Provincial / State sides
- Years: Team / Apps / (Points)
- 1975–1978: Sydney Rugby Union, New South Wales

International career
- Years: Team / Apps / (Points)
- 1976: Wallabies / 1 / (0)

= Mick Ellem =

Michael Anthony Ellem (born 10 July 1952) was a rugby union fullback who represented Australia.

Ellem played for Western Suburbs (now West Harbour) in the Sydney Rugby Union 1st Division competition. He earned his first representative honour playing for New South Wales against Wellington in July 1975. He retained his spot for the match against arch-rivals Queensland the following week.

Ellem missed selection for the Sydney team that played Fiji in 1976, and was selected on the reserves bench for New South Wales, but got his chance due to an early injury to first choice fullback Jim Hindmarsh. Ellem impressed in New South Wales' 37–6 victory.

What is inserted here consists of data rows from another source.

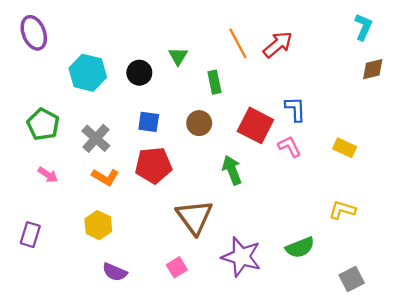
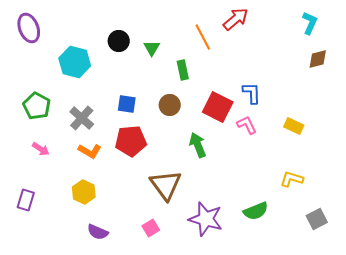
red arrow: (278, 45) -> (236, 19), moved
black circle: (139, 73) -> (119, 41), moved
gray square: (352, 279) -> (317, 219), moved

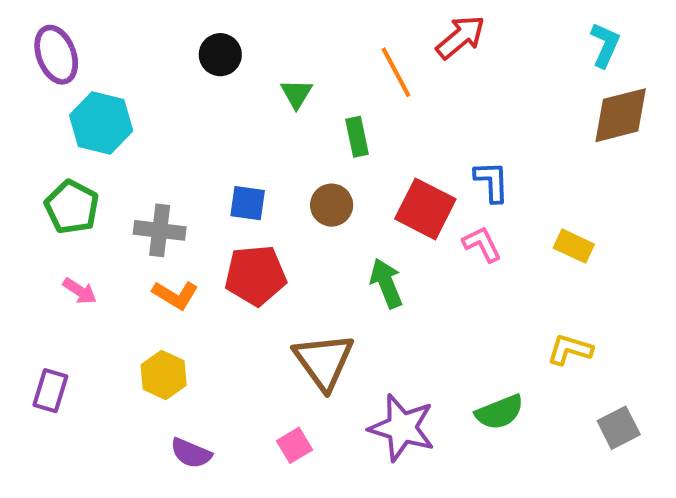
black circle: (119, 41) -> (220, 55), moved
brown diamond: (318, 59) -> (621, 115), size x1.6
cyan hexagon: (75, 62) -> (101, 123), moved
gray cross: (82, 118) -> (160, 230), turned -35

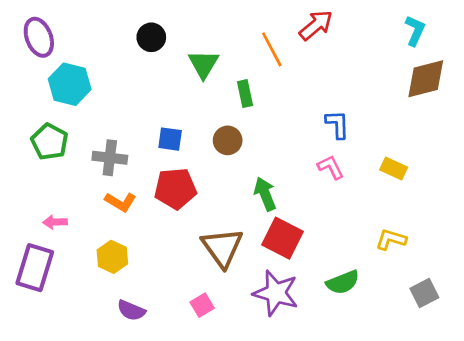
green triangle: (296, 94) -> (204, 64), size x1.4
red square: (425, 209) -> (283, 238), moved
pink arrow: (80, 291) -> (55, 222), moved, turned 145
purple rectangle: (50, 391) -> (35, 268), size x1.6

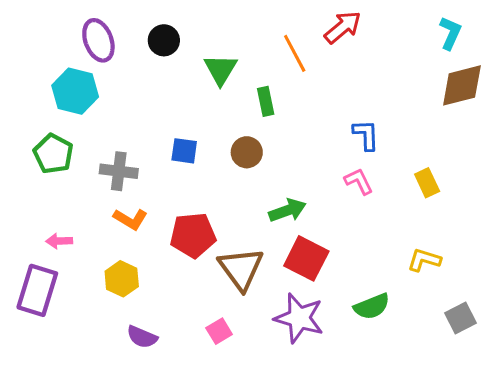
purple ellipse: (39, 37) -> (98, 40), moved
yellow rectangle: (394, 168) -> (427, 183), turned 40
red pentagon: (175, 189) -> (193, 235), moved
green arrow: (265, 194) -> (287, 210), turned 92

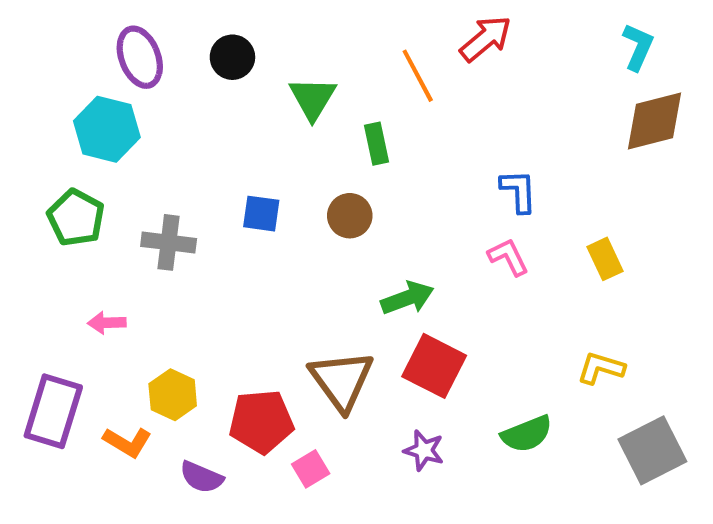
orange L-shape: (130, 219) -> (127, 442), moved
red pentagon: (193, 235) -> (261, 422), moved
pink arrow: (59, 241) -> (107, 323), moved
purple star: (299, 318) -> (424, 450), size x0.6
gray square: (460, 318) -> (652, 450), size x1.5

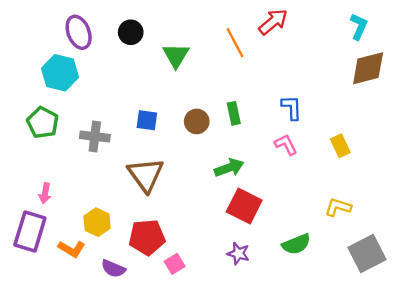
green rectangle: (377, 144) -> (234, 113), moved
pink arrow: (107, 323) -> (45, 193), moved, turned -78
brown triangle: (342, 380) -> (146, 175), moved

Ellem was selected in the Australian squad for the test series against Fiji in 1976, but did not earn a cap until the third and final test of the series, coming on as a reserve. In doing so, he became the second Wests player since World War II to represent Australia. Shortly after taking the field, the Fijian team walked off the field, after their captain was sent off. After the resumption, Australia went on to win the game 27–19.

Ellem was selected for Sydney's tour of Japan, Canada, the United Kingdom and Russia, and was fullback for Sydney's 1978 team which defeated Wales 18–16.

Ellem continued played for Wests for a number of years following, before retiring to coach Wests.

To honour Ellem, the West Harbour player of the year award is named in Ellem's honour.